Hash of Lamb in Cider

The cooking term “hash”, which comes from the French hacher, to chop, means sliced or diced meat and vegetables. It was the name given to certain esteemed dishes from the Middle Ages onwards but fell into grave disrepute at the hands of many appallingly bad nineteenth-century cooks.
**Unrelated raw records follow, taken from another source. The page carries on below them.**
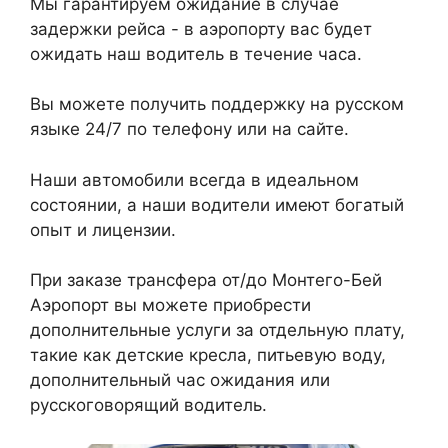
Мы гарантируем ожидание в случае
задержки рейса - в аэропорту вас будет
ожидать наш водитель в течение часа.
Вы можете получить поддержку на русском
языке 24/7 по телефону или на сайте.
Наши автомобили всегда в идеальном
состоянии, а наши водители имеют богатый
опыт и лицензии.
При заказе трансфера от/до Монтего-Бей
Аэропорт вы можете приобрести
дополнительные услуги за отдельную плату,
такие как детские кресла, питьевую воду,
дополнительный час ожидания или
русскоговорящий водитель.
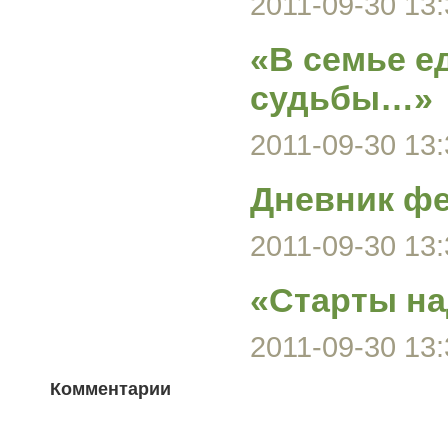
2011-09-30 13:
«В семье е
судьбы…»
2011-09-30 13:
Дневник ф
2011-09-30 13:
«Старты н
2011-09-30 13:
Комментарии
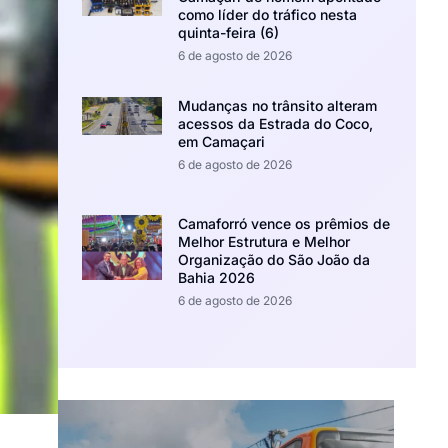
como líder do tráfico nesta
quinta-feira (6)
6 de agosto de 2026
Mudanças no trânsito alteram
acessos da Estrada do Coco,
em Camaçari
6 de agosto de 2026
Camaforró vence os prêmios de
Melhor Estrutura e Melhor
Organização do São João da
Bahia 2026
6 de agosto de 2026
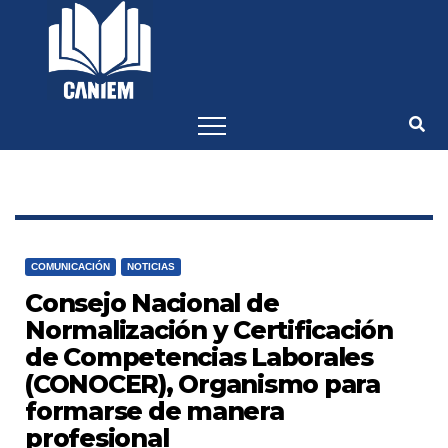
-->
COMUNICACIÓN
NOTICIAS
Consejo Nacional de
Normalización y Certificación
de Competencias Laborales
(CONOCER), Organismo para
formarse de manera
profesional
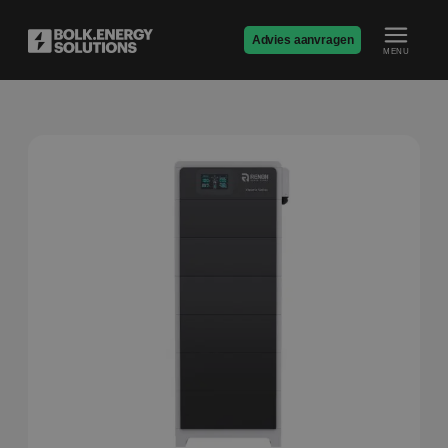
Advies aanvragen
MENU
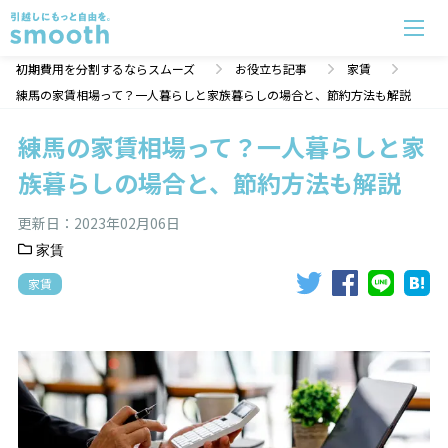
練馬の家賃相場って？一人暮らしと家族暮らしの場合と、節約方法も解説 | 初期費用分割のスムーズ
初期費用を分割するならスムーズ
お役立ち記事
家賃
練馬の家賃相場って？一人暮らしと家族暮らしの場合と、節約方法も解説
練馬の家賃相場って？一人暮らしと家
族暮らしの場合と、節約方法も解説
更新日：
2023年02月06日
家賃
家賃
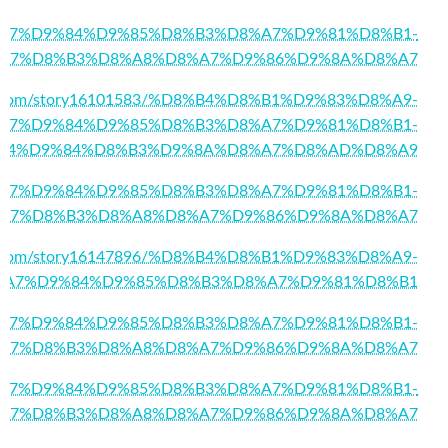
2/%D8%A7%D9%84%D9%85%D8%B3%D8%A7%D9%81%D8%B1-
A7%D8%B3%D8%A8%D8%A7%D9%86%D9%8A%D8%A7
der.com/story16101583/%D8%B4%D8%B1%D9%83%D8%A9-
A7%D9%84%D9%85%D8%B3%D8%A7%D9%81%D8%B1-
84%D9%84%D8%B3%D9%8A%D8%A7%D8%AD%D8%A9
4/%D8%A7%D9%84%D9%85%D8%B3%D8%A7%D9%81%D8%B1-
A7%D8%B3%D8%A8%D8%A7%D9%86%D9%8A%D8%A7
ick.com/story16147896/%D8%B4%D8%B1%D9%83%D8%A9-
%A7%D9%84%D9%85%D8%B3%D8%A7%D9%81%D8%B1
6/%D8%A7%D9%84%D9%85%D8%B3%D8%A7%D9%81%D8%B1-
A7%D8%B3%D8%A8%D8%A7%D9%86%D9%8A%D8%A7
96/%D8%A7%D9%84%D9%85%D8%B3%D8%A7%D9%81%D8%B1-
A7%D8%B3%D8%A8%D8%A7%D9%86%D9%8A%D8%A7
A hash requires a very good sauce, preferably with a little wine, ale or cider added and some fresh vegetables cooked in it. This Devonshire recipe uses cider but this can be replaced with wine or ale. The sauce is fairly thick and the meat, lightly fried in butter, is delicious. Triangular croûtons of fried bread, stuck round the edges of the dish just before serving, are a better accompaniment than potatoes. Peas, green beans and spinach are all good with it.

Ingredients

  • 1 lb (½ kg) cooked lamb, cut in ½inch (1 cm) dice, trimmed of all fat
  • ½ stick (60 g) butter
  • 1 lb (½ kg) carrots, cut across in very thin slices
  • 2 large onions, cut in very thin rings
  • ½ teaspoon dried rosemary
  • ½ teaspoon dried thyme
  • ½ teaspoon turmeric
  • ¼ teaspoon mace
  • ¼ teaspoon black pepper
  • 1 teaspoon salt
  • 1 tablespoon flour
  • cups (6 dl) good stock or use a stock cube
  • cups (3 dl) dry, rough cider
  • 1 tablespoon finely chopped parsley

Method

Put half the butter into a large saucepan and fry the carrots and the onions, turning constantly for 3 to 4 minutes. Sprinkle in the rosemary, thyme, spices, pepper and salt. Stir in the flour and allow to cook for 30 seconds. Mix the stock and cider in slowly, stirring and turning the vegetables. Bring to the boil and boil fairly briskly for 25 minutes, stirring often. After 20 minutes melt the remaining butter in a frying-pan and gently fry the small cubes of lamb for about 3 to 4 minutes, turning and shaking them.

Check that the vegetables are tender and the sauce well seasoned. Pour into a shallow, fireproof serving dish and put the cubes of lamb on top of the sauce and vegetables. Sprinkle with parsley and serve immediately, or keep hot for not more than a few minutes before sprinkling with parsley and serving.